==== Exercise input

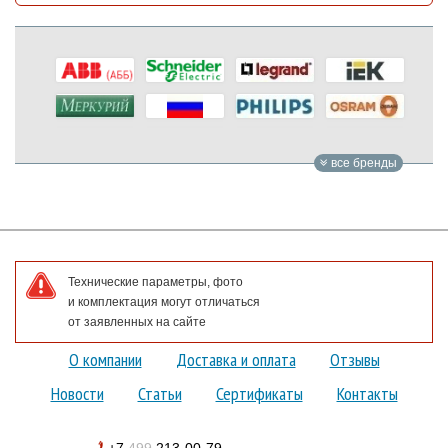
все бренды
Технические параметры, фото
и комплектация могут отличаться
от заявленных на сайте
О компании
Доставка и оплата
Отзывы
Новости
Статьи
Сертификаты
Контакты
+7
499
213-00-79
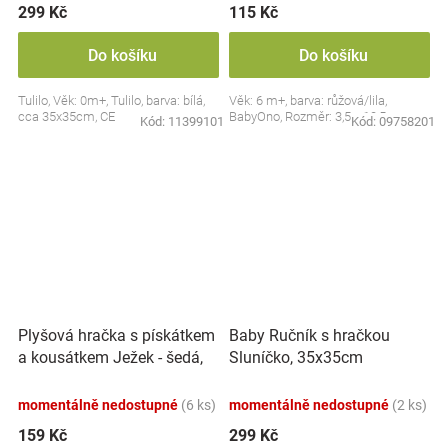
299 Kč
115 Kč
Do košíku
Do košíku
Tulilo, Věk: 0m+, Tulilo, barva: bílá,
Věk: 6 m+, barva: růžová/lila,
cca 35x35cm, CE
BabyOno, Rozměr: 3,5 x 10,5 cm
Kód:
11399101
Kód:
09758201
Plyšová hračka s pískátkem
Baby Ručník s hračkou
a kousátkem Ježek - šedá,
Sluníčko, 35x35cm
modrá
momentálně nedostupné
(6 ks)
momentálně nedostupné
(2 ks)
159 Kč
299 Kč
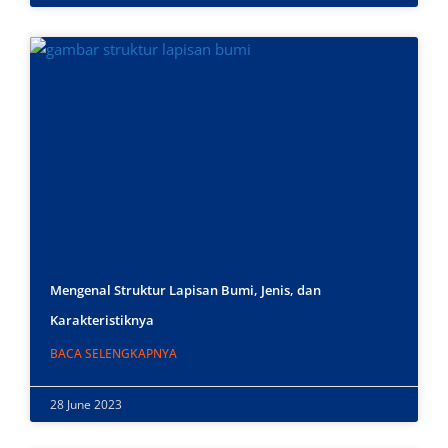
Mengenal Struktur Lapisan Bumi, Jenis, dan
Karakteristiknya
BACA SELENGKAPNYA
28 June 2023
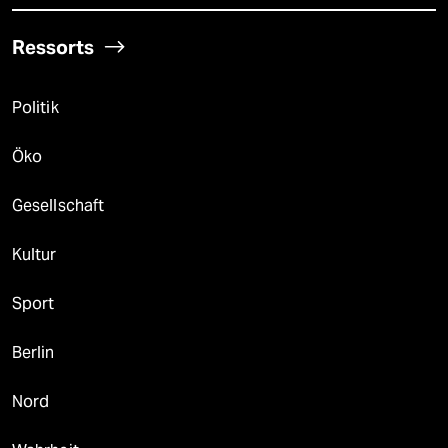
Ressorts
Politik
Öko
Gesellschaft
Kultur
Sport
Berlin
Nord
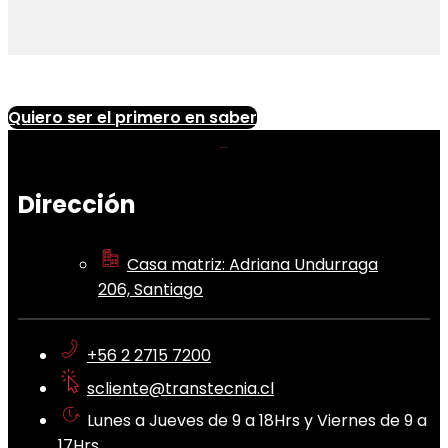
Quiero ser el primero en saber
Dirección
Casa matriz: Adriana Undurraga
206, Santiago
+56 2 2715 7200
scliente@transtecnia.cl
Lunes a Jueves de 9 a 18Hrs y Viernes de 9 a
17Hrs.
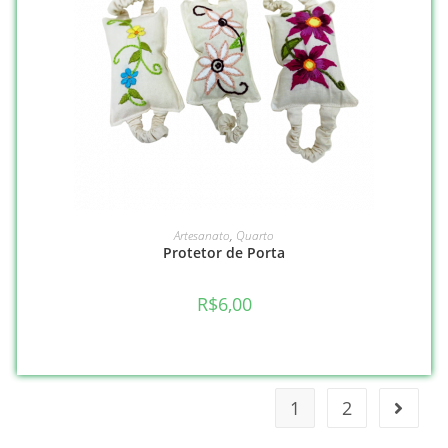
LEIA MAIS
Artesanato
,
Quarto
Protetor de Porta
R$
6,00
1
2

========

### Work order
From the first line to the last, output the records exactly without pictures.

### Response to the task
все бренды
Технические параметры, фото
и комплектация могут отличаться
от заявленных на сайте
О компании
Доставка и оплата
Отзывы
Новости
Статьи
Сертификаты
Контакты
+7
499
213-00-79
299 Kč
115 Kč
Do košíku
Do košíku
Tulilo, Věk: 0m+, Tulilo, barva: bílá,
Věk: 6 m+, barva: růžová/lila,
cca 35x35cm, CE
BabyOno, Rozměr: 3,5 x 10,5 cm
Kód:
11399101
Kód:
09758201
Plyšová hračka s pískátkem
Baby Ručník s hračkou
a kousátkem Ježek - šedá,
Sluníčko, 35x35cm
modrá
momentálně nedostupné
(6 ks)
momentálně nedostupné
(2 ks)
159 Kč
299 Kč
Mengenal Struktur Lapisan Bumi, Jenis, dan
Karakteristiknya
BACA SELENGKAPNYA
28 June 2023
Ressorts
Politik
Öko
Gesellschaft
Kultur
Sport
Berlin
Nord
Quiero ser el primero en saber
Dirección
Casa matriz: Adriana Undurraga
206, Santiago
+56 2 2715 7200
scliente@transtecnia.cl
Lunes a Jueves de 9 a 18Hrs y Viernes de 9 a
17Hrs.
LEIA MAIS
Artesanato
,
Quarto
Protetor de Porta
R$
6,00
1
2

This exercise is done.